Rajoy e la sindrome di Schröder
Il coraggio dell’impopolarità è merce rara in Europa. E come Schröder, il premier spagnolo Mariano Rajoy potrebbe pagarne le conseguenze alle elezioni politiche di fine anno e qualcun altro al posto suo incassare il dividendo delle riforme.

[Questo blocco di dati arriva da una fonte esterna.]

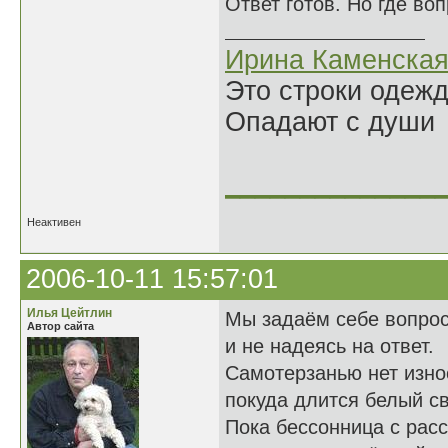
Ответ готов. Но где во
Ирина Каменска
Это строки одеж
Опадают с души
______________
Неактивен
2006-10-11 15:57:01
Илья Цейтлин
Мы задаём себе вопро
Автор сайта
и не надеясь на ответ.
Самотерзанью нет изно
покуда длится белый св
Пока бессонница с рас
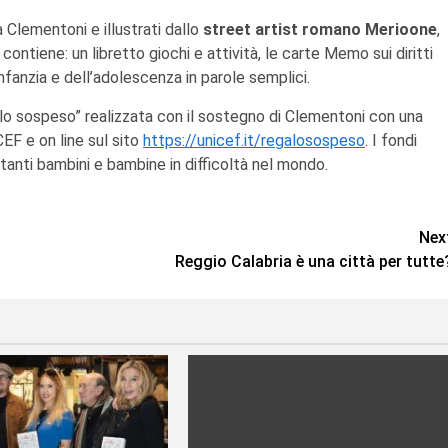
da Clementoni
e illustrati dallo
street artist romano Merioone
,
ontiene: un libretto giochi e attività, le carte Memo sui diritti
’infanzia e dell’adolescenza in parole semplici.
o sospeso” realizzata con il sostegno di Clementoni con una
EF e on line sul sito
https://unicef.it/regalosospeso
. I fondi
tanti bambini e bambine in difficoltà nel mondo.
Nex
Reggio Calabria è una città per tutte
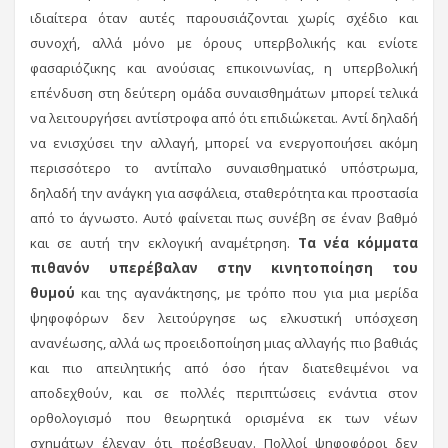
ιδιαίτερα όταν αυτές παρουσιάζονται χωρίς σχέδιο και
συνοχή, αλλά μόνο με όρους υπερβολικής και ενίοτε
φασαριόζικης και ανούσιας επικοινωνίας, η υπερβολική
επένδυση στη δεύτερη ομάδα συναισθημάτων μπορεί τελικά
να λειτουργήσει αντίστροφα από ότι επιδιώκεται. Αντί δηλαδή
να ενισχύσει την αλλαγή, μπορεί να ενεργοποιήσει ακόμη
περισσότερο το αντίπαλο συναισθηματικό υπόστρωμα,
δηλαδή την ανάγκη για ασφάλεια, σταθερότητα και προστασία
από το άγνωστο. Αυτό φαίνεται πως συνέβη σε έναν βαθμό
και σε αυτή την εκλογική αναμέτρηση.
Τα νέα κόμματα
πιθανόν υπερέβαλαν στην κινητοποίηση του
θυμού
και της αγανάκτησης, με τρόπο που για μια μερίδα
ψηφοφόρων δεν λειτούργησε ως ελκυστική υπόσχεση
ανανέωσης, αλλά ως προειδοποίηση μιας αλλαγής πιο βαθιάς
και πιο απειλητικής από όσο ήταν διατεθειμένοι να
αποδεχθούν, και σε πολλές περιπτώσεις ενάντια στον
ορθολογισμό που θεωρητικά ορισμένα εκ των νέων
σχημάτων έλεγαν ότι πρέσβευαν. Πολλοί ψηφοφόροι δεν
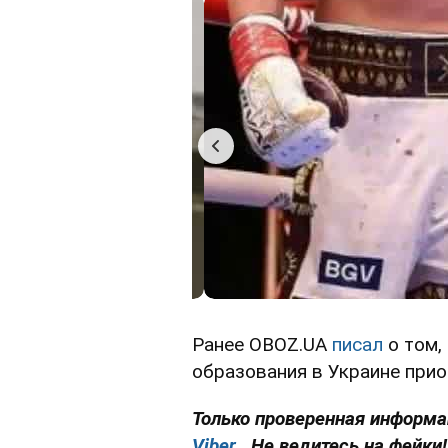
Ранее OBOZ.UA
писал
о том,
образования в Украине при
Только проверенная информац
Viber
. Не ведитесь на фейки!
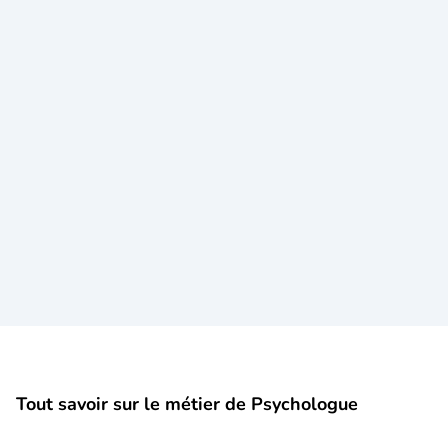
Tout savoir sur le métier de Psychologue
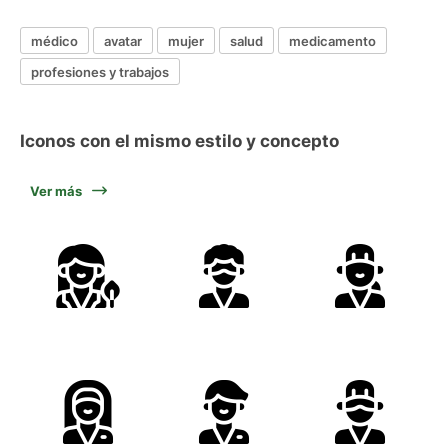
médico
avatar
mujer
salud
medicamento
profesiones y trabajos
Iconos con el mismo estilo y concepto
Ver más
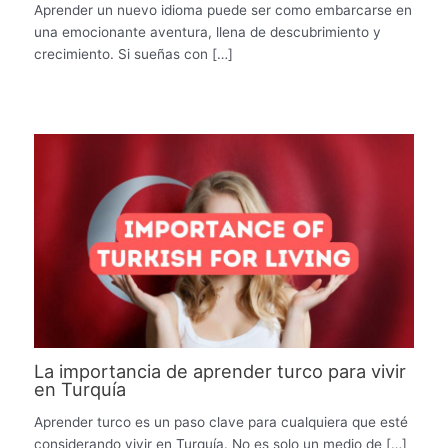
Aprender un nuevo idioma puede ser como embarcarse en
una emocionante aventura, llena de descubrimiento y
crecimiento. Si sueñas con […]
La importancia de aprender turco para vivir
en Turquía
Aprender turco es un paso clave para cualquiera que esté
considerando vivir en Turquía. No es solo un medio de […]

Sono giorni difficili per il premier spagnolo, e anche se il parallelo con l’ex cancelliere tedesco corre fino a un certo punto, quanto accadde a Schröder nel 2005 certo gli è di poco conforto, anzi. L’autore della più importante riforma del welfare tedesco dal dopoguerra perse le elezioni del 2005 proprio a causa di quella riforma, conosciuta con il nome di Agenda 2010. Liberalizzazione del mercato del lavoro, ristrutturazione degli uffici pubblici di collocamento, tagli ai sussidi di disoccupazione furono le fondamenta di quello slancio riformista. E sono tutti concordi nel ritenere che la forza odierna dell’economia tedesca debba molto a quel programma, che l’abilità della signora Merkel sia stata soprattutto quella di non aver rovinato il lavoro del predecessore, raccogliendone anzi i frutti a piene mani. Il governo di Rajoy ha condotto un simile “esperimento”, ma con una differenza fondamentale: lo ha fatto durante la peggior congiuntura conosciuta dall’Europa negli ultimi cinquant’anni. Non a caso il più lodato dalla Germania tra i Paesi periferici, la Spagna ha introdotto misure strutturali di riforma del mercato del lavoro dando grande spazio al decentramento negoziale e riducendo il cuneo fiscale in cambio di una stabilizzazione del precariato. È stato abbastanza pragmatico da accettare il bailout europeo del proprio sistema bancario, ma il prezzo pagato dagli spagnoli per tanto zelo riformista è stato elevatissimo, con una disoccupazione al 25%. Madrid crescerà quest’anno più di ogni grande economia dell’Eurozona, più o meno del 3%, ma questa crescita si traduce in un aumento dei posti di lavoro ancoro troppo debole. La vittoria di Podemos e il buon risultato di Ciudadanos mettono un’ipoteca sull’esito delle elezioni politiche di fine anno. Con una differenza fondamentale rispetto alla Grecia. Podemos non è Syriza. Nel caso (non facile perché il voto di novembre-dicembre rischia di non produrre un vincitore chiaro dopo che domenica scorsa è stata sancita la fine del bipolarismo) di una prospettiva di governo con i socialisti, i ragazzi di Pablo Iglesias saranno più fortunati: qualcun altro al posto loro avrà fatto il lavoro più sporco e difficile, quello per il quale nessuna gratitudine è dovuta ai predecessori.